There is a fundamental difference in NATO's admitting Georgia and Ukraine from the admission of other former Soviet bloc nations. NATO is a military alliance. Bringing in Hungary or the Czech Republic meant little from that point of view; there is no real, immediate threat for NATO to protect them from. Admitting Ukraine and Georgia would mean entering into a formal alliance with countries that face serious regional threats. It would mean making a commitment to defending those countries and therefore, in some way, to assuring their stability. It is hard to defend an unstable country.

Every other expansion of NATO has been notional. By that we mean that it amounted to a political signal, far more than a serious political commitment. That is not the case with these two countries. In fact, that is the point the Russians are working very hard to make. The Russian statement today was a message. Russia regards Ukrainian and Georgian membership in NATO as a major, unwelcome geopolitical shift. As such, Moscow will resist this process -- and failing that, will consider these two countries a threat to Russia.

Geographically, the defense of either of these countries against a major regional power -- which Russia certainly is -- is a significant burden. Neither country can defend itself. Moreover, each country has other regional antagonists that NATO would be committed against -- such as, in Georgia's case, Armenia. That is quite a tangle to get into.

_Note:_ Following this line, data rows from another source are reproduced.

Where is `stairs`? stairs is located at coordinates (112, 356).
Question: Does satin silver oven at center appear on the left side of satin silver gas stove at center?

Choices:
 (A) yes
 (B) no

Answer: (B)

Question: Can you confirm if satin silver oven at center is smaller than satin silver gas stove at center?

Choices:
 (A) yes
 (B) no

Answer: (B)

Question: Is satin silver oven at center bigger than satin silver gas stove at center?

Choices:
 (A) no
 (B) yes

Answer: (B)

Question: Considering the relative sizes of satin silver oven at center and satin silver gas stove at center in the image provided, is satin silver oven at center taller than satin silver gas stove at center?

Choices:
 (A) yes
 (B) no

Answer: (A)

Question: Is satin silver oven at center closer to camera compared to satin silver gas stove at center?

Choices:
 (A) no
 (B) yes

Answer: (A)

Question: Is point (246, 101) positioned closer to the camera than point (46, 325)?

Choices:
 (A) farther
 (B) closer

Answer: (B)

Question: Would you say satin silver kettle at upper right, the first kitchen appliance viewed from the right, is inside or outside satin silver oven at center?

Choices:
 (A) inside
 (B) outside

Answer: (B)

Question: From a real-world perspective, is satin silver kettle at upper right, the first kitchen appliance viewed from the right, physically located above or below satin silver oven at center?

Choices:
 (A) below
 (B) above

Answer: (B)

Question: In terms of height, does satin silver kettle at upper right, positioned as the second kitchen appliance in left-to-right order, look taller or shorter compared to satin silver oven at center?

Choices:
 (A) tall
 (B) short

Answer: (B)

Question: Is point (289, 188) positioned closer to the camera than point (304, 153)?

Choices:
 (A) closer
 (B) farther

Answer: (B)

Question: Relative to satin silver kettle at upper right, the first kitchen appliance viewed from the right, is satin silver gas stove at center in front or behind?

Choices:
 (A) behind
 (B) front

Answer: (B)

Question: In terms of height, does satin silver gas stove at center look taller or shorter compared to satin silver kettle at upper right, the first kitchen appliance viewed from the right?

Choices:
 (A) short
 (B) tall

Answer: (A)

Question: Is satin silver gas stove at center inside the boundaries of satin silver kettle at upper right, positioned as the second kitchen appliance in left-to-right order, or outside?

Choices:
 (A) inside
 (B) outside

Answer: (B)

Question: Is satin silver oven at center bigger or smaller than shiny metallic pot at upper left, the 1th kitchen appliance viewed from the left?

What is attracting Washington is the opportunity to guarantee, by surrounding it with NATO members, that Russia will not re-emerge as a superpower. The Russians see this move as that, plus a threat to the long-term territorial integrity of the Russian Federation. The Russians do not believe that they can simply accept this as a fait accompli, as they accepted other NATO expansions. Therefore, this will trigger Russian responses in the region and more broadly.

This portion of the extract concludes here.